A Christian relief organization whose astronomical growth in the past two years landed it at No. 77 on the Philanthropy 400 list this year is lowering its 2011 revenues by $135-million after finding “inconsistencies” in its noncash donations.
World Help, in Forest, Va., originally reported on its 2011 tax forms that it received $239-million in revenue in 2011, 95 percent from noncash donations.
Its revised total: $104.1-million—$12.2-million in cash and $92-million in noncash donations.
The change follows a Chronicle examination of World Help’s tax forms, which identified roughly $350-million in gifts over three years from groups that said they had never made those donations. Such noncash donations have been coming under intensifying scrutiny by charity regulators concerned that overvaluing and improperly counting such gifts—intentionally or not—can inflate a charity’s effectiveness to donors.
After The Chronicle asked him questions about the gifts this month, Vernon Brewer, the group’s president, responded by saying he had ended a contract with a consultant whose work to obtain medicine and other supplies he had initially credited for the charity’s 940-percent jump in revenue since 2008.
Organizations Deny Making Gifts
Two large nonprofits—Catholic Medical Mission Board and Cross International—told The Chronicle they did not make gifts to World Help in the years the Virginia charity reported they did.

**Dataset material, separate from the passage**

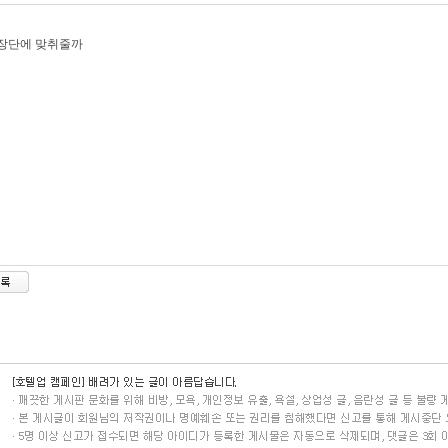
 장단에 맞취줄까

A third organization, Direct Relief International, told The Chronicle that it gave $3.3-million worth of noncash donations in 2011 to World Help. World Help’s tax forms, meanwhile, state that it received $100-million from Direct Relief last year.
“The Chronicle is the one that brought this to our attention that there was a discrepancy,” Mr. Brewer said in an interview. “There were documents that were highly inflated than from what Direct Relief had. As soon as you brought it to our attention, we corrected it.”

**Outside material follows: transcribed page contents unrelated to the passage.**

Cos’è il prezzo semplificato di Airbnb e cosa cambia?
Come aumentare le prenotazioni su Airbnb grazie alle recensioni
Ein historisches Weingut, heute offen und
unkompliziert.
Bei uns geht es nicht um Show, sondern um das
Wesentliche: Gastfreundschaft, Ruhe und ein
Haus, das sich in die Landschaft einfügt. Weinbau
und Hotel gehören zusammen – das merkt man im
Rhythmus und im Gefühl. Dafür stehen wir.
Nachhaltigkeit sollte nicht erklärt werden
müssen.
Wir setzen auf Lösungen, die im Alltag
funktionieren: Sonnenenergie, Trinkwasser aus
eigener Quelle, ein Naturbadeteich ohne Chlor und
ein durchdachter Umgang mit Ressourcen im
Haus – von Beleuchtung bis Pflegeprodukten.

Mr. Brewer said in an e-mail earlier this week to The Chronicle that his group, which he runs with his daughter, would also be revising figures from 2009 and 2010.
“We were pleased to find ourselves on your 2012 list of the top 400 charities. However, we have recently become aware of some inconsistencies in our paperwork and documentation related to our gifts-in-kind,” Mr. Brewer wrote. “As soon as this was brought to our attention, we took the necessary steps to amend both our 2011 financials and IRS Form 990.”
According to Mr. Brewer’s new revenue total of $104.1-million, World Help would be No. 204 on the Philanthropy 400.
No More Third-Party Deals
Mr. Brewer and his consultant, Clifford Feldman, said in previous interviews that World Help had been counting as donations gifts to other groups that World Help played a role in delivering to countries such as Guatemala.
Mr. Brewer said World Help would stop such three-party transactions, which Mr. Feldman helped facilitate. With that process eliminated, Mr. Brewer said his group no longer needed Mr. Feldman’s services.
Mr. Feldman, president of CMF Unlimited of Parkland, Fla., could not be reached for comment this week.